Our narrator Nick Carraway lives at West Egg “the less fashionable of the two”. Nick lives here because he doesn’t earn much
money to live on the other side. He lives “at the very tip of the egg…and squeezed between two huge places that rented for twelve or fifteen thousand a season”. This very description gives the reader a sense that Nick doesn’t belong to this side of the Egg. But somehow he is here. Here also lives Gatsby, the main character of the book after whom the novel is named. “The one on my right… - it was a factual imitation of some Hotel de Ville in Normandy…It was Gatsby’s mansion”. People here are wealthy and showy, they like pleasure and parties “an evening was hurried from phase to phase towards its close”. And everything here represents the roaring twenties. People are gathered from different layers. All of them have earned the money themselves. They aren’t elite but the one who want to become one.
“Across the courtesy bay the white palaces of fashionable East Egg”. This side is more expensive and it is represented by the Buchananas. People here form elite of American society “their house was even more elaborate than I expected, a cheerful red-and-white Georgian Colonial mansion, overlooking the bay.” This young family couldn’t have possibly earned the money themselves. They’ve just inherited the wealth from their parents. They don’t have any plans, they live for their pleasure.
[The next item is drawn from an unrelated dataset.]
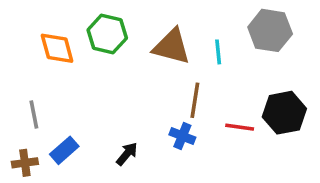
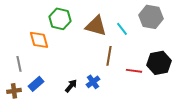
orange diamond: (57, 48) -> (39, 40), moved
cyan line: (218, 52) -> (122, 29), turned -32
blue cross: (182, 136) -> (93, 82), moved, turned 32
These two Eggs are opposed to each other. West Egg doesn’t like people who live in East, maybe because they are envy. East Egg hates West Egg because of all those rich newcomers.
Valley of Ashes is situated “about half way between West Egg and New York”, which “is bounded on one side by a small foul river”. It is opposed to both sides of Eggs. The Wilsons live here. It is a grey and dirty place. People live here in poverty.
There’s a sharp border between all these three settings. The tragedy of the novel takes place in Valley of Ashes and at West Egg. The paradox is that it is caused by the careless Buchanans the representatives of East.
In conclusion, the geographical location gives us an idea of each person, their background and helps us to make a connection between them.